The world’s largest electric car manufacturers are neglecting human rights by not addressing supply chain risk, according to Amnesty International.
The not-for-profit organisation’s findings, published as part of a 102-page report, say a failure by car makers to tackle risk in their mineral supply chains has potentially left communities living closest to mines, where cobalt, lithium, nickel and copper are extracted, “exposed to exploitation, health risks and environment harm”.
As part of the study, Amnesty International evaluated the human rights due diligence policies of 13 EV makers. It issued each one with a scorecard, which ranked them on their “human rights policies, risk identification process, supply chain mapping and reporting and mediation”, marking them on a scale from one (worst) to 90 (best).
The top mark, which Amnesty International awarded to Mercedes-Benz, was 51. Tesla scored 49 and Stellantis amassed 42 points. The Volkswagen Group, BMW and Ford were all awarded 41 marks.
At the lower end of the spectrum, Amnesty International gave Chinese car maker BYD 11 points, while Mitsubishi (13) and Hyundai (21) also scored poorly.
Amnesty International secretary general Agnès Callamard called the scores “a massive disappointment” and added that BYD’s disclosures “show a serious lack of transparency on human rights diligence in its battery supply chains”. She noted that Hyundai and Mitsubishi “lack the necessary depth and information about implementation across key human rights due diligence areas”.
While Amnesty International gave each car maker the opportunity to reply and published their responses in full in the report, to ensure balance Autocar also contacted the manufacturers involved.
In a statement, Hyundai said it “acknowledged receipt of Amnesty International’s assessment” and “is committed to a sustainable, ethical supply chain that upholds human rights, environmental protection, and safety”.
Join the debate
Add your comment
Having read all the posts I agree. So come on Autocar, defend this article and your readers postings?
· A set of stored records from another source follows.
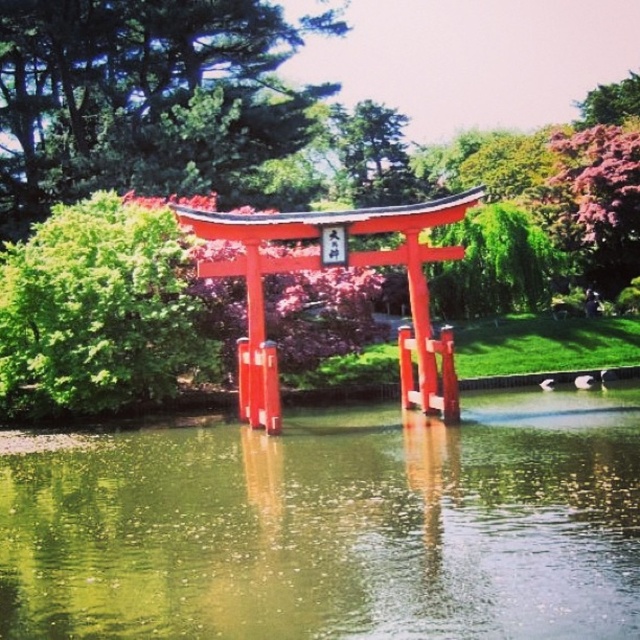 Who is more forward, (x=300, y=102) or (x=97, y=211)?

Point (x=97, y=211) is in front.

Which is more to the left, green leafy tree at upper center or green leafy bush at left?

From the viewer's perspective, green leafy tree at upper center appears more on the left side.

Which is behind, point (113, 154) or point (124, 337)?

The point (113, 154) is more distant.

Locate an element on the screen. green leafy tree at upper center is located at coordinates (141, 97).

Who is shorter, purple leafy tree at upper right or pink textured foliage at upper right?

With less height is purple leafy tree at upper right.

In the scene shown: Does purple leafy tree at upper right have a smaller size compared to pink textured foliage at upper right?

Indeed, purple leafy tree at upper right has a smaller size compared to pink textured foliage at upper right.

Does point (616, 280) lie in front of point (604, 100)?

Yes.

Where is `purple leafy tree at upper right`? This screenshot has height=640, width=640. purple leafy tree at upper right is located at coordinates (596, 202).

Can you confirm if green reflective water at center is positioned above green leafy bush at left?

Incorrect, green reflective water at center is not positioned above green leafy bush at left.

Is green reflective water at center thinner than green leafy bush at left?

No, green reflective water at center is not thinner than green leafy bush at left.

I want to click on green reflective water at center, so click(x=336, y=528). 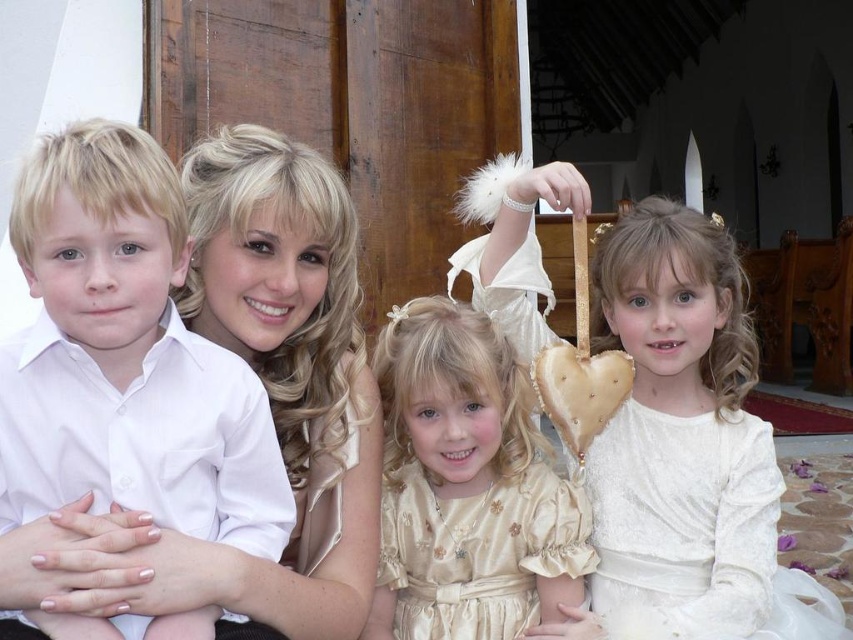 Who is lower down, gold satin dress at center or white satin dress at lower right?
Strange that they present this as an EV problem rather than a battery supply chain problem. Batteries are used in phones, laptops and hundreds of other devices, but that story would get no media exposure.
Battery supply chains need attention full stop, not just in connection with EVs.
the many human rights abuses with oil extraction don't seem to get any attention because the stories don make the news.
Well, I think cars will makes it a much larger problem than phones.We know oil is a huge problem at this point. Ethical debates are always complex but I think in this case we can both assume we have to transition away from oil to save the planet but car batteries have issues. We still need this kind of article, when it's not used for whataboutism to say "See? Electric is bad too, let's stick with oil"....well, we may use this to remember that mass transportation is the best solution for all and cars should be used only when all other options are unfeasible (unfeasible, not unprofitable). But that's in an ideal world.
Autocar is a magazine about cars, not phones or laptops -- the focus on EVs seems rather logical. Also, the massive governmental/regulatory push currently underway -- that would result in enormous increases in battery production -- is about EVs, not phones or laptops. Further, fossil fuels, quite obviously, are not only used by cars. There certainly has been no lack of coverage about fossil fuels and the environment, and whenever there is an oil spill it's all over the news!